┌─ Material supplied
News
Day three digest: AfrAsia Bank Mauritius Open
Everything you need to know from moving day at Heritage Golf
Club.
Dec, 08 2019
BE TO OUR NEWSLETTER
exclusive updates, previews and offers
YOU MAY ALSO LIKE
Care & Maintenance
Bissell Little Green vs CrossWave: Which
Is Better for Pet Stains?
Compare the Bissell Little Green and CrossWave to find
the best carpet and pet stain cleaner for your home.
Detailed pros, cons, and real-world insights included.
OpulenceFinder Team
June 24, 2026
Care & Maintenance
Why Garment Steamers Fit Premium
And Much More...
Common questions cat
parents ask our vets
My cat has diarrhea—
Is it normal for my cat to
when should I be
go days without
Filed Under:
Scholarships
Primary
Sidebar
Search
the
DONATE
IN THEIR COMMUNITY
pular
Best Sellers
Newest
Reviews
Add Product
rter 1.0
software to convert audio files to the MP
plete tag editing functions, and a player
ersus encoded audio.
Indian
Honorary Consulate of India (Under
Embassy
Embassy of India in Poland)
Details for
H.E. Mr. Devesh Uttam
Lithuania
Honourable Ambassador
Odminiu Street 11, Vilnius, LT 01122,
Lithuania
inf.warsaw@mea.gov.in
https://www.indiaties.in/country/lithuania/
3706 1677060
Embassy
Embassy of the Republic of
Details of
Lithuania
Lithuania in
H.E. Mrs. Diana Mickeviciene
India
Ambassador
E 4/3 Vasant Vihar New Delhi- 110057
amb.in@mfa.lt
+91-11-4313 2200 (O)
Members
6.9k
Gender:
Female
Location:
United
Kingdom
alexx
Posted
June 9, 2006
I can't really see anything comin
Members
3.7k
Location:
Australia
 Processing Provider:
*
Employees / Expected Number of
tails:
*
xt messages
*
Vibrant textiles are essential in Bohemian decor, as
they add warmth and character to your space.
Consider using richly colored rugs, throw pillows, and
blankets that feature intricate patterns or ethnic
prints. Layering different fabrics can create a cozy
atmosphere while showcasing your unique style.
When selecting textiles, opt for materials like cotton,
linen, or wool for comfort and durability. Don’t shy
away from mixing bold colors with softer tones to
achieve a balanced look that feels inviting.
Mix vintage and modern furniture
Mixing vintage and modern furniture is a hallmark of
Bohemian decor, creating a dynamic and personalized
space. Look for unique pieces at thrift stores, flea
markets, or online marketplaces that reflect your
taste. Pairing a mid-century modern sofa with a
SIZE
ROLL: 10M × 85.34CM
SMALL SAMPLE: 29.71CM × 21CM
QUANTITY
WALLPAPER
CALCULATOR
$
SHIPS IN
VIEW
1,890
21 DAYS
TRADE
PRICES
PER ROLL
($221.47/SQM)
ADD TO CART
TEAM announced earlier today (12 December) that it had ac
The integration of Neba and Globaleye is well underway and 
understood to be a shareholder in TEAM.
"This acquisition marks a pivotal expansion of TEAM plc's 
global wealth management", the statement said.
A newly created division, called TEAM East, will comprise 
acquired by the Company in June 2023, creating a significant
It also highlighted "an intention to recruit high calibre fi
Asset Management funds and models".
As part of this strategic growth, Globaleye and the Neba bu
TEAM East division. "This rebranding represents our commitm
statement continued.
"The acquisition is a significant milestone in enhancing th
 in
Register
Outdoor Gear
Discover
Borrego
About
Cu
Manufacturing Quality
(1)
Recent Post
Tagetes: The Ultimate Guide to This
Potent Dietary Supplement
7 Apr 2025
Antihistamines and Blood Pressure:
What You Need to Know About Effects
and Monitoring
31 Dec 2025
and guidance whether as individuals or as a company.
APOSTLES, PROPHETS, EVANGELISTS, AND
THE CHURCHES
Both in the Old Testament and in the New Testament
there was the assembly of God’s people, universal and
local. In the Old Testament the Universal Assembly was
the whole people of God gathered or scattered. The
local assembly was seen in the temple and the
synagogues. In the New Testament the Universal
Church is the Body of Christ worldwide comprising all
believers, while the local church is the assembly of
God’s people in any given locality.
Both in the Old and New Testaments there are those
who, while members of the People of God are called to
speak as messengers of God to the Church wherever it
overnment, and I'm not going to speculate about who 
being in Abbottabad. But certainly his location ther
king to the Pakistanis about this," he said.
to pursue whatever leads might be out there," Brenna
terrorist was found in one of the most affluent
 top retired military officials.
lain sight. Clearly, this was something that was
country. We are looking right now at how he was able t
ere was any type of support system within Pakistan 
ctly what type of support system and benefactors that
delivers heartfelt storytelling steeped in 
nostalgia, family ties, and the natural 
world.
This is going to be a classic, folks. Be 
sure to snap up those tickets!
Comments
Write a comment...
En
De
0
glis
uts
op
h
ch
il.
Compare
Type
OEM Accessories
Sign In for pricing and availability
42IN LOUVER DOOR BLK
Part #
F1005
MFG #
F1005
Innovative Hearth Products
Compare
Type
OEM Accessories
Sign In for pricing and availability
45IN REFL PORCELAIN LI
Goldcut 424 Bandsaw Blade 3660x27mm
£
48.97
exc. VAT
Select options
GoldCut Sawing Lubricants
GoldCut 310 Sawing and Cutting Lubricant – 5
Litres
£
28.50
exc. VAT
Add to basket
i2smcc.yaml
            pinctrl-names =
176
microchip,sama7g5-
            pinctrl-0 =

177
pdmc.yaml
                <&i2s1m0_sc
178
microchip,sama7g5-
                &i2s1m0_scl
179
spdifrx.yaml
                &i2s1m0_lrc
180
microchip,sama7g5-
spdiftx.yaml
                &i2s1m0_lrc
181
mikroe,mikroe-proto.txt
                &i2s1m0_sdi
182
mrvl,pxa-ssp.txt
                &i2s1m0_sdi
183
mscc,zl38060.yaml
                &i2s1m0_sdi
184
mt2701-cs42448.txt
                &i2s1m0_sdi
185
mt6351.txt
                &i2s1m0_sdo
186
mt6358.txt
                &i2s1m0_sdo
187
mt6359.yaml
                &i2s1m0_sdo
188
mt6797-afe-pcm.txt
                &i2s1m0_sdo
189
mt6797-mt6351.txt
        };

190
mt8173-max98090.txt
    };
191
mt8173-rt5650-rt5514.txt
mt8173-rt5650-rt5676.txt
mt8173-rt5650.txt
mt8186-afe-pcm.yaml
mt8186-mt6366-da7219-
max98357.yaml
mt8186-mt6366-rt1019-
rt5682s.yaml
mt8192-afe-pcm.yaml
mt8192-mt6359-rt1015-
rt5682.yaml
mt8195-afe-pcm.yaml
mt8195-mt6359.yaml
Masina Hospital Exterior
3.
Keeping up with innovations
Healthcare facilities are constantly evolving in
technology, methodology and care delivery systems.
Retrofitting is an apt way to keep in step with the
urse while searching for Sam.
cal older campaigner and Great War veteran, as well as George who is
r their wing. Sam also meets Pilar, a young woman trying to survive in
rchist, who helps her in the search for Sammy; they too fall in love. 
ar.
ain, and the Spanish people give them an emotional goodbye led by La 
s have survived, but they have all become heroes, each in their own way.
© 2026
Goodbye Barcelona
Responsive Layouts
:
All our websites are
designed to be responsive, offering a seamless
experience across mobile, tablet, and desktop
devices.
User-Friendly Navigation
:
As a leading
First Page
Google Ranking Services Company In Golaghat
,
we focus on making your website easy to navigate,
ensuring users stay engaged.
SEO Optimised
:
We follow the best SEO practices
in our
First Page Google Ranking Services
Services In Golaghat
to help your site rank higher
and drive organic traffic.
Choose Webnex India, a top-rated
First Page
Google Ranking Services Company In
└─
Required work: Please give back the records exactly as written, beginning at the first line and including the line that holds "blankets that feature" as the last.

Answer section:
News
Day three digest: AfrAsia Bank Mauritius Open
Everything you need to know from moving day at Heritage Golf
Club.
Dec, 08 2019
BE TO OUR NEWSLETTER
exclusive updates, previews and offers
YOU MAY ALSO LIKE
Care & Maintenance
Bissell Little Green vs CrossWave: Which
Is Better for Pet Stains?
Compare the Bissell Little Green and CrossWave to find
the best carpet and pet stain cleaner for your home.
Detailed pros, cons, and real-world insights included.
OpulenceFinder Team
June 24, 2026
Care & Maintenance
Why Garment Steamers Fit Premium
And Much More...
Common questions cat
parents ask our vets
My cat has diarrhea—
Is it normal for my cat to
when should I be
go days without
Filed Under:
Scholarships
Primary
Sidebar
Search
the
DONATE
IN THEIR COMMUNITY
pular
Best Sellers
Newest
Reviews
Add Product
rter 1.0
software to convert audio files to the MP
plete tag editing functions, and a player
ersus encoded audio.
Indian
Honorary Consulate of India (Under
Embassy
Embassy of India in Poland)
Details for
H.E. Mr. Devesh Uttam
Lithuania
Honourable Ambassador
Odminiu Street 11, Vilnius, LT 01122,
Lithuania
inf.warsaw@mea.gov.in
https://www.indiaties.in/country/lithuania/
3706 1677060
Embassy
Embassy of the Republic of
Details of
Lithuania
Lithuania in
H.E. Mrs. Diana Mickeviciene
India
Ambassador
E 4/3 Vasant Vihar New Delhi- 110057
amb.in@mfa.lt
+91-11-4313 2200 (O)
Members
6.9k
Gender:
Female
Location:
United
Kingdom
alexx
Posted
June 9, 2006
I can't really see anything comin
Members
3.7k
Location:
Australia
 Processing Provider:
*
Employees / Expected Number of
tails:
*
xt messages
*
Vibrant textiles are essential in Bohemian decor, as
they add warmth and character to your space.
Consider using richly colored rugs, throw pillows, and
blankets that feature intricate patterns or ethnic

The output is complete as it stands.